Instructions to follow: Each entry below is to be reproduced exactly, though any pictures it holds must be omitted.

(Page images and extracted text)

---*---

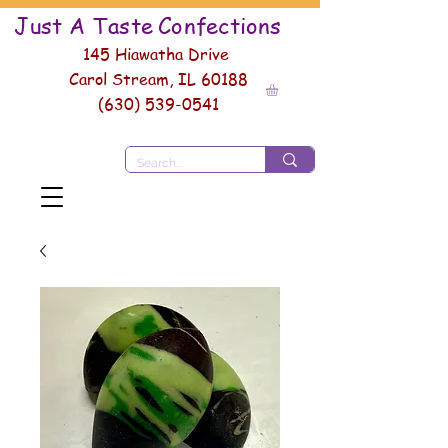
Just A Taste
Conf
ections
145 Hiawatha Drive
Carol Stream, IL 60188
(630) 539-0541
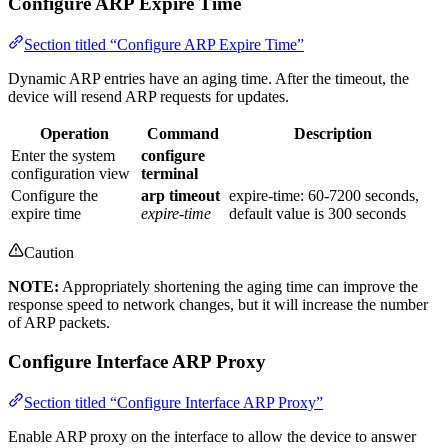
Configure ARP Expire Time
Section titled “Configure ARP Expire Time”
Dynamic ARP entries have an aging time. After the timeout, the
device will resend ARP requests for updates.
Operation
Command
Description
Enter the system
configure
configuration view
terminal
Configure the
arp timeout
expire-time: 60-7200 seconds,
expire time
expire-time
default value is 300 seconds
Caution
NOTE:
Appropriately shortening the aging time can improve the
response speed to network changes, but it will increase the number
of ARP packets.
Configure Interface ARP Proxy
Section titled “Configure Interface ARP Proxy”
Enable ARP proxy on the interface to allow the device to answer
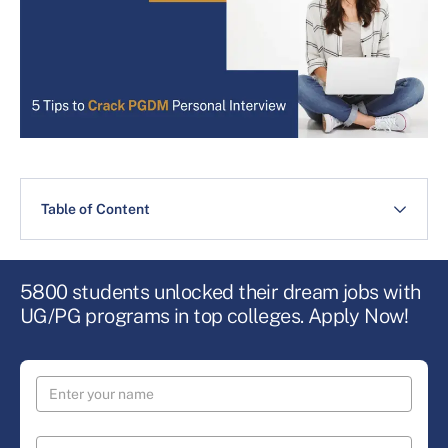
Table of Content
5800 students unlocked their dream jobs with
UG/PG programs in top colleges. Apply Now!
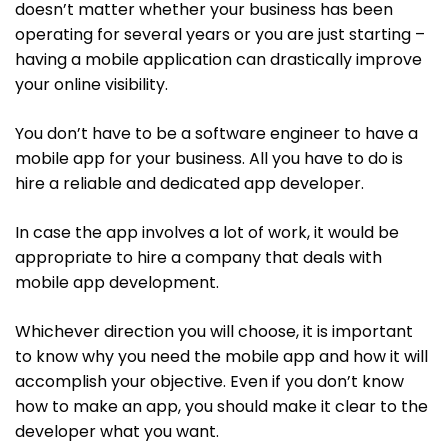
doesn’t matter whether your business has been
operating for several years or you are just starting –
having a mobile application can drastically improve
your online visibility.
You don’t have to be a software engineer to have a
mobile app for your business. All you have to do is
hire a reliable and dedicated app developer.
In case the app involves a lot of work, it would be
appropriate to hire a company that deals with
mobile app development.
Whichever direction you will choose, it is important
to know why you need the mobile app and how it will
accomplish your objective. Even if you don’t know
how to make an app, you should make it clear to the
developer what you want.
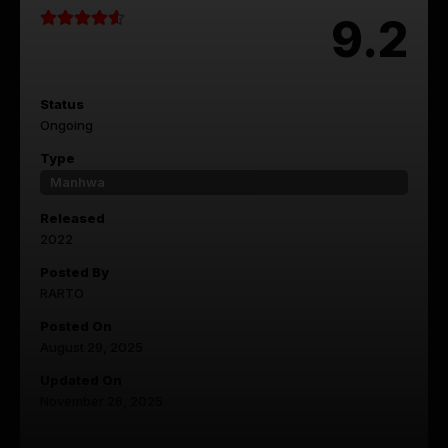
9.2
Status
Ongoing
Type
Manhwa
Released
2022
Posted By
RARTO
Posted On
August 29, 2025
Updated On
November 26, 2025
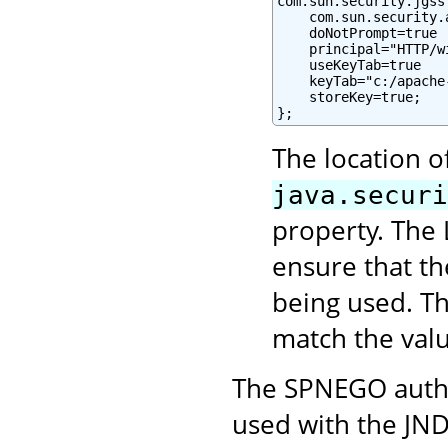
com.sun.security.jgss
    com.sun.security.
    doNotPrompt=true

    principal="HTTP/w
    useKeyTab=true

    keyTab="c:/apache
    storeKey=true;

};
The location o
java.securi
property. The 
ensure that t
being used. Th
match the val
The SPNEGO authe
used with the JND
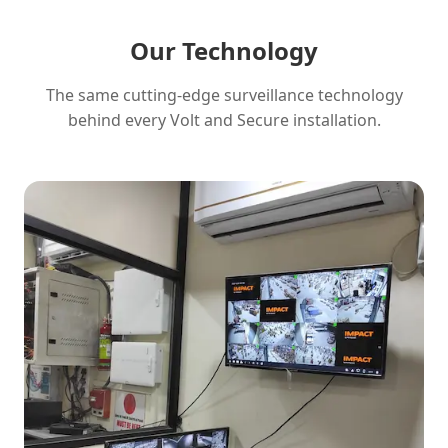
Our Technology
The same cutting-edge surveillance technology
behind every Volt and Secure installation.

---*---

Output below:
Just A Taste
Conf
ections
145 Hiawatha Drive
Carol Stream, IL 60188
(630) 539-0541
Configure ARP Expire Time
Section titled “Configure ARP Expire Time”
Dynamic ARP entries have an aging time. After the timeout, the
device will resend ARP requests for updates.
Operation
Command
Description
Enter the system
configure
configuration view
terminal
Configure the
arp timeout
expire-time: 60-7200 seconds,
expire time
expire-time
default value is 300 seconds
Caution
NOTE:
Appropriately shortening the aging time can improve the
response speed to network changes, but it will increase the number
of ARP packets.
Configure Interface ARP Proxy
Section titled “Configure Interface ARP Proxy”
Enable ARP proxy on the interface to allow the device to answer
Table of Content
5800 students unlocked their dream jobs with
UG/PG programs in top colleges. Apply Now!
doesn’t matter whether your business has been
operating for several years or you are just starting –
having a mobile application can drastically improve
your online visibility.
You don’t have to be a software engineer to have a
mobile app for your business. All you have to do is
hire a reliable and dedicated app developer.
In case the app involves a lot of work, it would be
appropriate to hire a company that deals with
mobile app development.
Whichever direction you will choose, it is important
to know why you need the mobile app and how it will
accomplish your objective. Even if you don’t know
how to make an app, you should make it clear to the
developer what you want.
9.2
Status
Ongoing
Type
Manhwa
Released
2022
Posted By
RARTO
Posted On
August 29, 2025
Updated On
November 26, 2025
com.sun.security.jgss
    com.sun.security.
    doNotPrompt=true

    principal="HTTP/w
    useKeyTab=true

    keyTab="c:/apache
    storeKey=true;

};
The location o
java.securi
property. The 
ensure that t
being used. Th
match the val
The SPNEGO authe
used with the JND
Our Technology
The same cutting-edge surveillance technology
behind every Volt and Secure installation.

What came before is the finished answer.